Average Rankings Mask Per-Subject Optimality: A Friedman-Nemenyi Benchmark of EEG Motor-Imagery BCI Decoders

This study evaluates whether any single decoding pipeline dominates across subjects in motor imagery brain-computer interfaces by testing 1,056 configurations on three public datasets using rigorous statistical benchmarks.

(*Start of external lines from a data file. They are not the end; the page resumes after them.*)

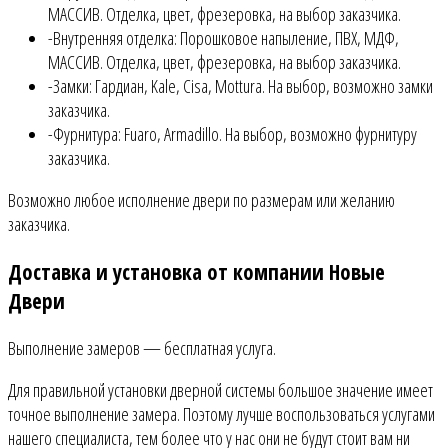
МАССИВ. Отделка, цвет, фрезеровка, на выбор заказчика.
-Внутренняя отделка: Порошковое напыление, ПВХ, МДФ,
МАССИВ. Отделка, цвет, фрезеровка, на выбор заказчика.
-Замки: Гардиан, Kale, Cisa, Mottura. На выбор, возможно замки
заказчика.
-Фурнитура: Fuaro, Armadillo. На выбор, возможно фурнитуру
заказчика.
Возможно любое исполнение двери по размерам или желанию
заказчика.
Доставка и установка от компании Новые
Двери
Выполнение замеров — бесплатная услуга.
Для правильной установки дверной системы большое значение имеет
точное выполнение замера. Поэтому лучше воспользоваться услугами
нашего специалиста, тем более что у нас они не будут стоит вам ни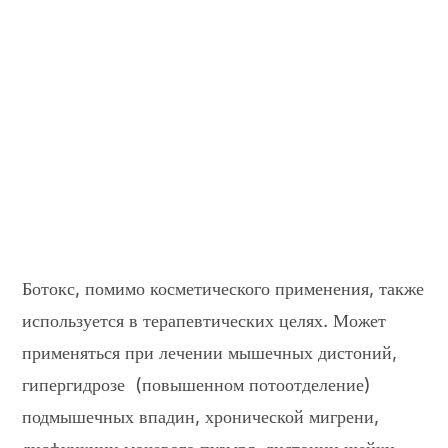
Ботокс, помимо косметического применения, также
используется в терапевтических целях. Может
применяться при лечении мышечных дистоний,
гипергидрозе (повышенном потоотделение)
подмышечных впадин, хронической мигрени,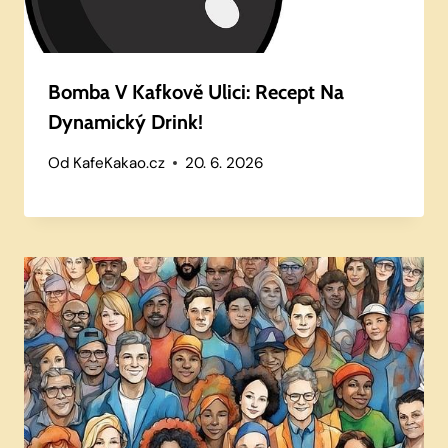
Bomba V Kafkově Ulici: Recept Na
Dynamický Drink!
Od
KafeKakao.cz
20. 6. 2026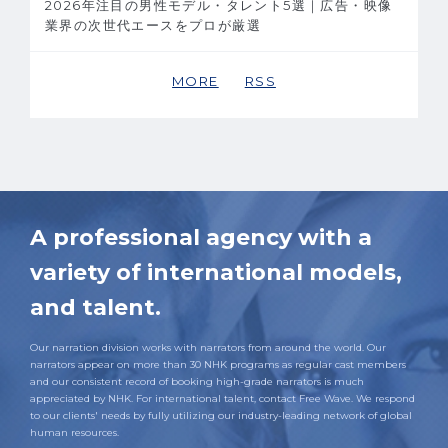
2026年注目の男性モデル・タレント5選｜広告・映像
業界の次世代エースをプロが厳選
MORE
RSS
A professional agency with a
variety of international models,
and talent.
Our narration division works with narrators from around the world. Our
narrators appear on more than 30 NHK programs as regular cast members
and our consistent record of booking high-grade narrators is much
appreciated by NHK. For international talent, contact Free Wave. We respond
to our clients' needs by fully utilizing our industry-leading network of global
human resources.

Evaluated >340,000 subject-level model fits across PhysionetMI, Cho2017, and Zhou2016 datasets within the MOABB framework.
Applied Friedman omnibus tests, Nemenyi critical-difference analysis, and Wilcoxon signed-rank tests to compare feature extractors, scalers, and classifiers.
Covariance tangent-space projection (cov-tgsp) and Common Spatial Patterns (CSP) were the strongest families but showed dataset-dependent ordering.
On the PhysionetMI cohort, the best pipelines were statistically indistinguishable (Nemenyi p = 0.27; Kendall's W = 0.11).
The single best pipeline was optimal for only 35% of participants, while nonlinear descriptors were best for roughly one third.
Matching the pipeline to the participant improved accuracy by approximately seven points over the best fixed choice.

The findings indicate that no universal decoder exists even under favorable conditions, providing a quantitative case for participant-aware model selection rather than relying on average rankings.